Acteur français au jeu physique immédiatement reconnaissable, Roland Blanche a marqué le cinéma et le théâtre par des seconds rôles puissants, souvent ambigus. Roland Blanche s’est illustré dans des films populaires et des créations scéniques exigeantes, entre auteur et grand public.
Né le 31 décembre 1943 à Choisy-le-Roi (Val-de-Marne), Roland Blanche débute très jeune au théâtre dans sa ville avant d’intégrer le Cours Simon. À 19 ans, il s’éloigne pourtant des planches pendant dix ans : il devient sacristain au temple de Boulogne-Billancourt, encadre des scouts protestants et joue de l’harmonium. De retour à la scène, il s’impose par une diction précise, une énergie sombre et un goût pour les personnages contrastés. Sa relation artistique avec Jean-Michel Ribes compte parmi ses repères majeurs : il joue sous sa direction dans plusieurs spectacles et retrouve, au fil des saisons, un théâtre exigeant. Il apparaît aussi dans des mises en scène de Patrice Chéreau, notamment Le Temps et la chambre (1991), et développe une réputation de comédien capable d’allier intensité et comique noir. Cette trajectoire atypique nourrit ensuite ses compositions, entre réalisme et stylisation, sur scène comme à l’écran.
Au cinéma, il tourne dans une soixantaine de films depuis les années 1970 et devient l’un des « grands seconds rôles » du cinéma français, souvent associé à des figures de flics, truands ou hommes de main qu’il nuance par un jeu nerveux et ironique.
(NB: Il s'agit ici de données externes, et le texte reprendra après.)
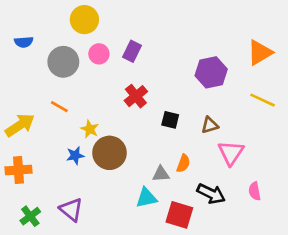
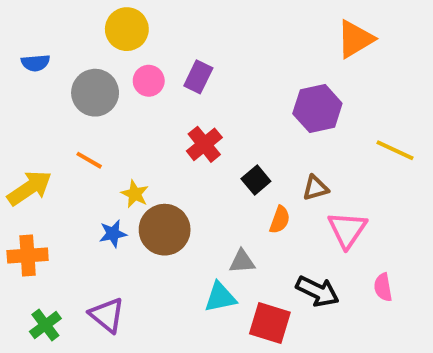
orange triangle: (260, 53) -> (355, 39), moved
black square: (170, 120) -> (256, 180), turned 36
orange semicircle: (183, 163) -> (280, 220), moved

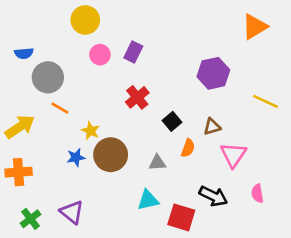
orange triangle: (355, 39) -> (255, 27), moved
blue semicircle: (35, 63) -> (24, 53), moved
gray circle: (95, 93) -> (48, 77), moved
gray triangle: (242, 261) -> (157, 163), moved

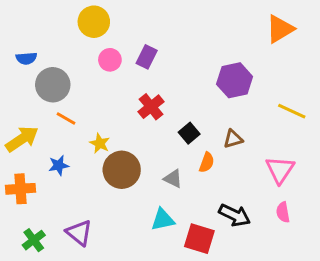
pink triangle: (233, 155) -> (280, 170), moved
blue star: (76, 157) -> (59, 165), moved
gray triangle: (157, 163) -> (173, 179), turned 30

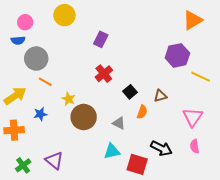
pink circle: (110, 60) -> (25, 22), moved
purple hexagon: (235, 80) -> (177, 55), moved

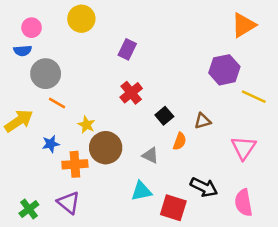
orange cross: (14, 130) -> (75, 164), moved
pink semicircle: (195, 146) -> (244, 203), moved, size x1.5

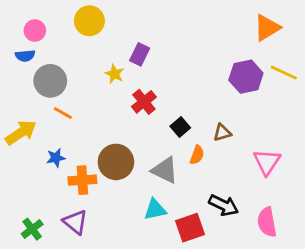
yellow line: (254, 97) -> (284, 72), moved
yellow star: (86, 125) -> (115, 74), moved
gray triangle: (150, 155) -> (165, 170), size x1.5
red square: (173, 208) -> (190, 228), turned -36

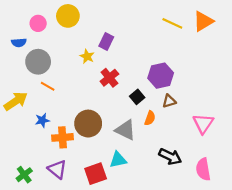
pink circle: (35, 31) -> (38, 23), moved
yellow line: (284, 72) -> (172, 23), moved
purple hexagon: (246, 77) -> (161, 76), moved
red square: (190, 228) -> (96, 174), moved

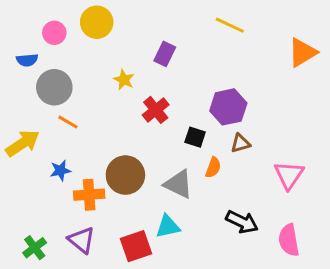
orange triangle: (203, 21) -> (302, 52), moved
yellow line: (172, 23) -> (230, 25), moved
purple rectangle: (106, 41) -> (165, 54), moved
black square: (137, 97) -> (195, 137), turned -32

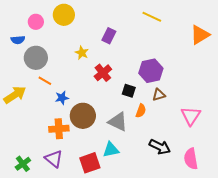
blue star: (60, 170) -> (62, 98), moved

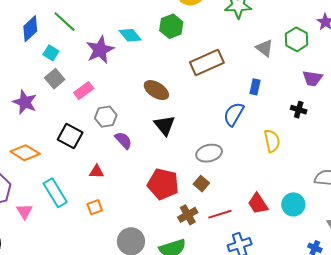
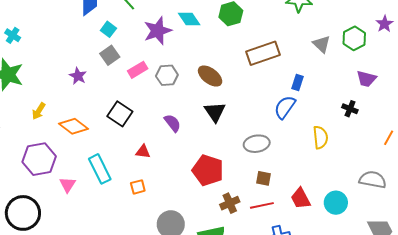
blue rectangle: (255, 87) -> (298, 82), moved
purple star: (25, 102) -> (78, 76), size x0.7
gray hexagon: (106, 117) -> (167, 75), moved
brown square: (201, 184) -> (263, 178), moved, turned -35

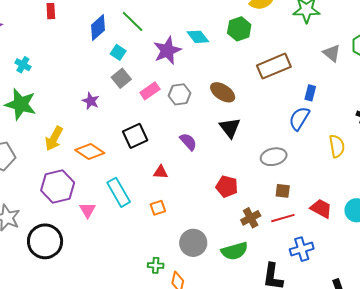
yellow arrow: (39, 111) -> (54, 139), size x1.4
black square: (120, 114) -> (135, 136), turned 35
red pentagon: (208, 170) -> (227, 186), size x0.7
red trapezoid: (301, 198) -> (321, 208), turned 150

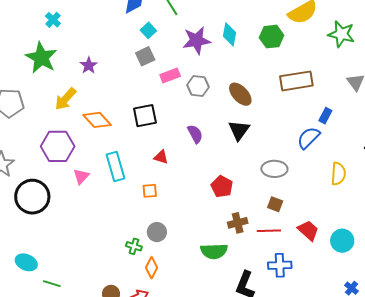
cyan diamond: (198, 37) -> (230, 34), turned 35
purple star: (91, 101) -> (89, 65), moved
gray circle: (193, 243) -> (157, 232), moved, size x0.7

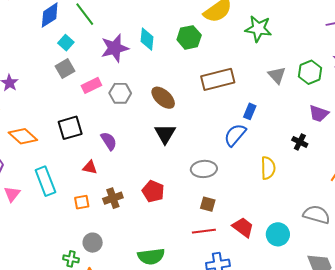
purple semicircle: (195, 134) -> (109, 141), moved
brown cross: (238, 223) -> (113, 198), moved

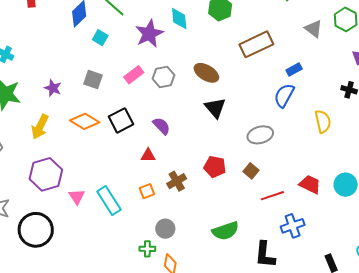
gray square: (65, 69) -> (93, 79), moved, turned -30
blue rectangle: (250, 111) -> (294, 69), turned 49
orange diamond: (23, 136) -> (85, 121), moved
cyan rectangle: (45, 181) -> (109, 200), moved
brown square: (208, 204) -> (251, 171), moved, turned 35

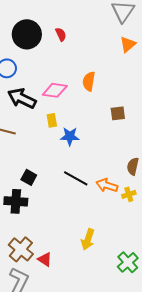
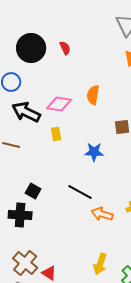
blue star: (70, 136) -> (94, 152), moved
orange arrow: (107, 185) -> (102, 214), moved
yellow arrow: (88, 239) -> (100, 264), moved

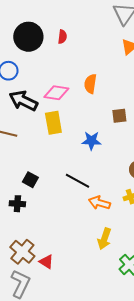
red semicircle: (65, 48) -> (62, 37), turned 32
yellow rectangle: (56, 134) -> (53, 123), size x1.6
black cross: (20, 215) -> (17, 204), size x0.7
yellow arrow: (100, 264) -> (104, 239), moved

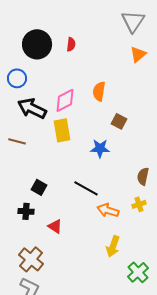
pink diamond: (56, 93) -> (65, 100), turned -35
brown square: (119, 116) -> (119, 121), moved, turned 35
red triangle: (46, 262) -> (55, 226), moved

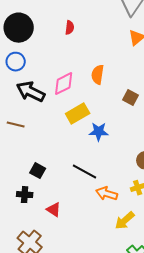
black circle: (37, 44) -> (19, 28), moved
brown square: (119, 121) -> (131, 98), moved
yellow rectangle: (62, 130) -> (78, 114), moved, turned 70
yellow arrow: (113, 246) -> (125, 221), moved, turned 30

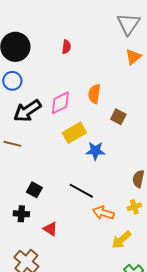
black arrow: (31, 92) -> (27, 111), turned -60
brown square: (131, 98) -> (118, 117), moved

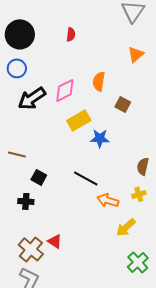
orange triangle: (133, 57) -> (136, 54), moved
brown line: (12, 144) -> (17, 154), moved
red triangle: (50, 229) -> (55, 241), moved

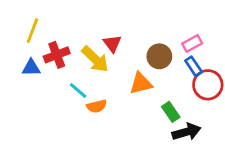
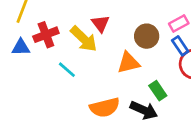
orange semicircle: (97, 106) -> (105, 107), moved, size x1.5
black arrow: (186, 132) -> (144, 110), moved, turned 40

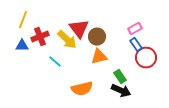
red triangle: (100, 24) -> (79, 29), size x1.5
brown circle: (147, 36) -> (97, 37), moved
black arrow: (144, 110) -> (121, 91), moved

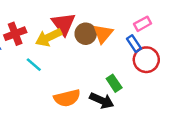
pink rectangle: (135, 29) -> (143, 24), moved
yellow arrow: (67, 40) -> (49, 37), turned 110
orange triangle: (99, 57) -> (103, 34), moved, turned -36
black arrow: (121, 91) -> (102, 100), moved

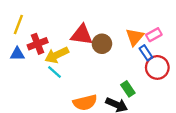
red triangle: (63, 24) -> (82, 35), turned -45
orange triangle: (103, 34) -> (135, 37), moved
yellow arrow: (49, 37) -> (57, 55), moved

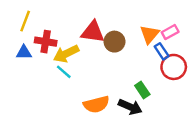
red cross: (38, 44) -> (46, 42), turned 30

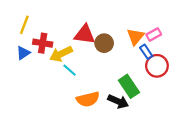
blue triangle: (24, 52) -> (23, 53), turned -32
cyan line: (64, 72) -> (70, 70), moved
green rectangle: (142, 90) -> (129, 86), size x1.5

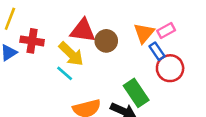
yellow arrow: (61, 54) -> (71, 54), moved, turned -110

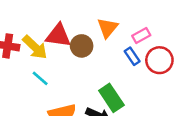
orange triangle: (144, 33) -> (108, 28), moved
yellow arrow: (71, 54) -> (35, 47), moved
red circle: (170, 68) -> (159, 60), moved

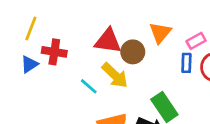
yellow arrow: (35, 47) -> (115, 75), moved
blue rectangle: (132, 56) -> (186, 63), turned 36

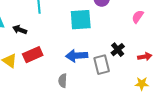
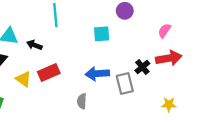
cyan square: (81, 20) -> (102, 34), size x0.7
red arrow: (145, 57) -> (169, 58), moved, size x1.6

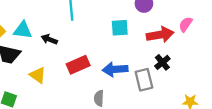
red arrow: (169, 58) -> (160, 35), moved
red rectangle: (49, 73) -> (78, 65), moved

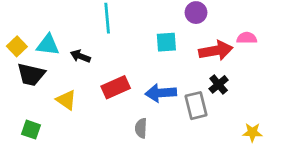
pink semicircle: (186, 24) -> (247, 38), turned 56

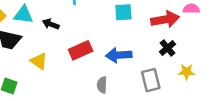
gray rectangle: (196, 106) -> (151, 80), moved
yellow star: (252, 132) -> (187, 72), moved

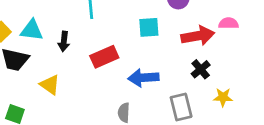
black arrow: (51, 24) -> (64, 41), turned -105
red rectangle: (81, 50) -> (104, 57), moved

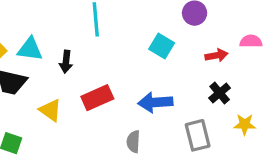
cyan square: (149, 27) -> (162, 46), turned 35
red arrow: (198, 36) -> (216, 55), size x0.6
red rectangle: (104, 57) -> (97, 98), moved

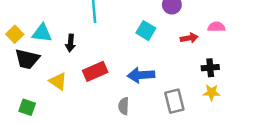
black cross: (220, 93) -> (210, 68), moved, turned 35

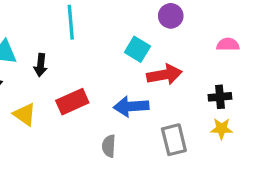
red arrow: (189, 38) -> (164, 75), moved, size x1.5

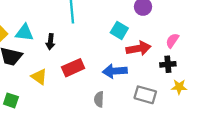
pink semicircle: (228, 44) -> (172, 41), moved, turned -56
black cross: (220, 97) -> (168, 64), moved
gray rectangle: (174, 140) -> (145, 95), turned -60

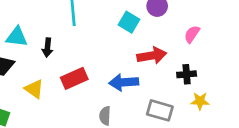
cyan square: (119, 30) -> (129, 22), moved
pink semicircle: (172, 41) -> (192, 34), moved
Il est notamment remarqué dans Trop belle pour toi (1989), qui lui vaut une nomination au César du meilleur acteur dans un second rôle en 1990. Il apparaît ensuite dans Nikita (1990), Le Jaguar (1996) et Bernie (1996), parmi des succès où son physique et sa voix deviennent des signatures. Parallèlement, il poursuit une carrière scénique active : en 1994, il reçoit le Molière du comédien dans un second rôle pour La Résistible Ascension d'Arturo Ui. En 1999, il prépare la reprise en tournée du monologue Tedy, créé au Poche-Montparnasse.
1943 : naissance à Choisy-le-Roi (Val-de-Marne, France)
1965 : première apparition au cinéma avec Cent Briques et des tuiles
1972 : tournage de L'Attentat, début d’une filmographie régulière
1983 : rôle dans Les Compères
1986 : apparition dans Les Fugitifs
1989 : rôle remarqué dans Trop belle pour toi
1990 : nomination au César du meilleur acteur dans un second rôle pour Trop belle pour toi
1990 : rôle de flic dans Nikita
1991 : théâtre avec Le Temps et la chambre
1994 : Molière du comédien dans un second rôle pour La Résistible Ascension d'Arturo Ui
1996 : rôles dans Le Jaguar et Bernie
1999 : Salsa lui est dédié ; décès à Thiais (Val-de-Marne, France)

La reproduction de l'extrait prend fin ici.